[[ Data extracts, beginning ]]

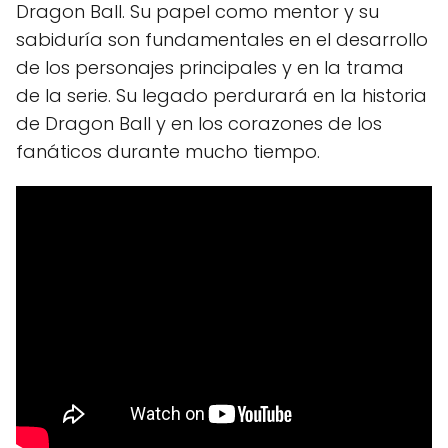
Dragon Ball. Su papel como mentor y su
sabiduría son fundamentales en el desarrollo
de los personajes principales y en la trama
de la serie. Su legado perdurará en la historia
de Dragon Ball y en los corazones de los
fanáticos durante mucho tiempo.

[[ Data extracts, end ]]

◆ **What needs to be done**:
What you should produce is an exact copy of the records, with the pictures left out.

◆ **Task response**:
Dragon Ball. Su papel como mentor y su
sabiduría son fundamentales en el desarrollo
de los personajes principales y en la trama
de la serie. Su legado perdurará en la historia
de Dragon Ball y en los corazones de los
fanáticos durante mucho tiempo.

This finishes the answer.